Where a line in the listing contains the string "Inference", copy that line out.

START Data listing

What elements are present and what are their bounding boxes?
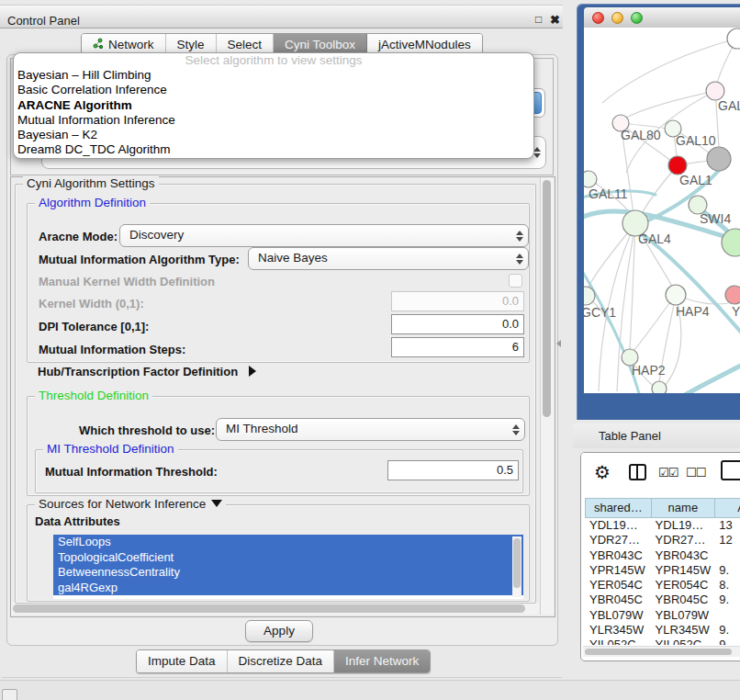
table-panel-window: ⚙ ☑☑ ☐☐ shared…nameA YDL19…YDL19…13YDR27… [580, 452, 740, 661]
table-header-row: shared…nameA [585, 498, 740, 518]
node-label: HAP4 [676, 304, 710, 319]
table-row[interactable]: YER054CYER054C8. [585, 578, 740, 593]
aracne-mode-label: Aracne Mode: [39, 230, 118, 243]
select-all-icon[interactable]: ☑☑ [658, 466, 678, 480]
mi-steps-field[interactable]: 6 [391, 337, 524, 357]
vertical-scrollbar[interactable] [540, 177, 554, 615]
apply-button[interactable]: Apply [245, 620, 313, 642]
dropdown-placeholder: Select algorithm to view settings [14, 53, 533, 68]
list-vertical-scrollbar[interactable] [512, 536, 521, 597]
attribute-item-gal4rgexp[interactable]: gal4RGexp [53, 581, 523, 596]
combobox-stepper-icon [512, 424, 520, 435]
dropdown-item-mutual-information-inference[interactable]: Mutual Information Inference [14, 113, 533, 128]
tab-label: Network [108, 38, 154, 51]
table-cell: YBR043C [651, 548, 715, 563]
combobox-value: Discovery [129, 228, 184, 242]
tab-infer-network[interactable]: Infer Network [334, 650, 430, 672]
table-cell: YBR045C [585, 593, 651, 607]
mac-minimize-icon[interactable] [611, 12, 623, 24]
table-cell: YLR345W [585, 623, 651, 638]
group-title: Algorithm Definition [35, 196, 150, 209]
dropdown-item-aracne-algorithm[interactable]: ARACNE Algorithm [14, 98, 533, 113]
export-table-icon[interactable] [721, 460, 740, 480]
corner-widget-icon[interactable] [2, 689, 17, 700]
table-cell: YBL079W [585, 608, 651, 623]
network-node-gal1[interactable] [668, 156, 687, 175]
table-row[interactable]: YIL052CYIL052C9 [585, 638, 740, 645]
manual-kernel-width-checkbox[interactable] [509, 274, 522, 288]
aracne-mode-combobox[interactable]: Discovery [119, 224, 529, 247]
settings-gear-icon[interactable]: ⚙ [594, 461, 611, 483]
dropdown-item-bayesian-hill-climbing[interactable]: Bayesian – Hill Climbing [14, 68, 533, 83]
mac-close-icon[interactable] [592, 12, 604, 24]
node-label: HAP2 [632, 363, 666, 378]
table-row[interactable]: YBL079WYBL079W [585, 608, 740, 623]
group-title: MI Threshold Definition [43, 442, 178, 456]
dropdown-item-dream8-dc-tdc-algorithm[interactable]: Dream8 DC_TDC Algorithm [14, 142, 533, 157]
attribute-item-selfloops[interactable]: SelfLoops [53, 535, 523, 550]
control-panel-title: Control Panel [7, 14, 80, 28]
mi-threshold-definition-group: MI Threshold Definition Mutual Informati… [35, 449, 523, 493]
network-node-gal[interactable] [706, 82, 724, 100]
sources-section-toggle[interactable]: Sources for Network Inference [35, 497, 226, 511]
column-header-name[interactable]: name [652, 498, 716, 518]
column-header-shared[interactable]: shared… [585, 498, 652, 518]
mi-threshold-field[interactable]: 0.5 [387, 460, 519, 480]
float-window-icon[interactable]: □ [535, 13, 542, 26]
table-row[interactable]: YDL19…YDL19…13 [585, 518, 740, 533]
network-node[interactable] [707, 147, 731, 171]
tab-label: Select [228, 38, 263, 51]
mi-threshold-label: Mutual Information Threshold: [45, 465, 218, 479]
node-label: GAL4 [638, 231, 671, 246]
combobox-stepper-icon [533, 147, 541, 158]
attribute-item-topologicalcoefficient[interactable]: TopologicalCoefficient [53, 550, 523, 566]
node-label: GCY1 [584, 305, 616, 320]
network-node[interactable] [722, 229, 740, 256]
horizontal-scrollbar[interactable] [11, 603, 539, 615]
status-strip [0, 680, 740, 700]
tab-label: Impute Data [148, 654, 216, 668]
mi-algorithm-type-combobox[interactable]: Naive Bayes [248, 247, 529, 270]
mac-zoom-icon[interactable] [631, 12, 643, 24]
table-horizontal-scrollbar[interactable] [583, 646, 740, 657]
tab-label: Discretize Data [239, 654, 323, 668]
network-canvas[interactable]: GALGAL80GAL10GAL1GAL11GAL4SWI4GCY1HAP4YH… [584, 28, 740, 393]
scrollbar-thumb[interactable] [13, 604, 525, 613]
table-row[interactable]: YDR27…YDR27…12 [585, 533, 740, 548]
which-threshold-combobox[interactable]: MI Threshold [216, 418, 525, 441]
kernel-width-label: Kernel Width (0,1): [39, 297, 144, 310]
dropdown-item-basic-correlation-inference[interactable]: Basic Correlation Inference [14, 83, 533, 97]
network-node[interactable] [652, 381, 667, 393]
dpi-tolerance-field[interactable]: 0.0 [391, 314, 524, 334]
network-node-gal11[interactable] [584, 171, 597, 187]
table-row[interactable]: YPR145WYPR145W9. [585, 563, 740, 578]
table-cell: YBL079W [651, 608, 715, 623]
algorithm-definition-group: Algorithm Definition Aracne Mode: Discov… [27, 203, 530, 363]
close-panel-icon[interactable]: ✖ [550, 13, 560, 27]
column-view-icon[interactable] [629, 464, 646, 480]
table-cell [714, 548, 740, 563]
threshold-definition-group: Threshold Definition Which threshold to … [27, 396, 530, 496]
network-node-hap4[interactable] [666, 285, 686, 305]
tab-discretize-data[interactable]: Discretize Data [228, 650, 335, 672]
attribute-item-betweennesscentrality[interactable]: BetweennessCentrality [53, 565, 523, 581]
table-row[interactable]: YBR045CYBR045C9. [585, 593, 740, 607]
network-node-y[interactable] [725, 286, 740, 304]
table-row[interactable]: YLR345WYLR345W9. [585, 623, 740, 638]
tab-label: Infer Network [345, 654, 419, 668]
table-row[interactable]: YBR043CYBR043C [585, 548, 740, 563]
network-node[interactable] [727, 28, 740, 49]
data-attributes-list[interactable]: SelfLoopsTopologicalCoefficientBetweenne… [53, 535, 523, 599]
network-window-titlebar[interactable] [584, 7, 740, 28]
kernel-width-field[interactable]: 0.0 [391, 291, 524, 311]
table-body[interactable]: YDL19…YDL19…13YDR27…YDR27…12YBR043CYBR04… [585, 518, 740, 645]
scrollbar-thumb[interactable] [585, 649, 732, 655]
node-label: GAL [718, 98, 740, 113]
scrollbar-thumb[interactable] [543, 180, 551, 417]
hub-factor-section-toggle[interactable]: Hub/Transcription Factor Definition [38, 365, 256, 378]
deselect-all-icon[interactable]: ☐☐ [686, 466, 705, 480]
scrollbar-thumb[interactable] [513, 538, 521, 588]
column-header-a[interactable]: A [715, 498, 740, 518]
tab-impute-data[interactable]: Impute Data [137, 650, 228, 672]
dropdown-item-bayesian-k2[interactable]: Bayesian – K2 [14, 128, 533, 142]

END Data listing

Solution to this exercise:
dropdown-item-mutual-information-inference[interactable]: Mutual Information Inference [14, 113, 533, 128]
sources-section-toggle[interactable]: Sources for Network Inference [35, 497, 226, 511]
dropdown-item-basic-correlation-inference[interactable]: Basic Correlation Inference [14, 83, 533, 97]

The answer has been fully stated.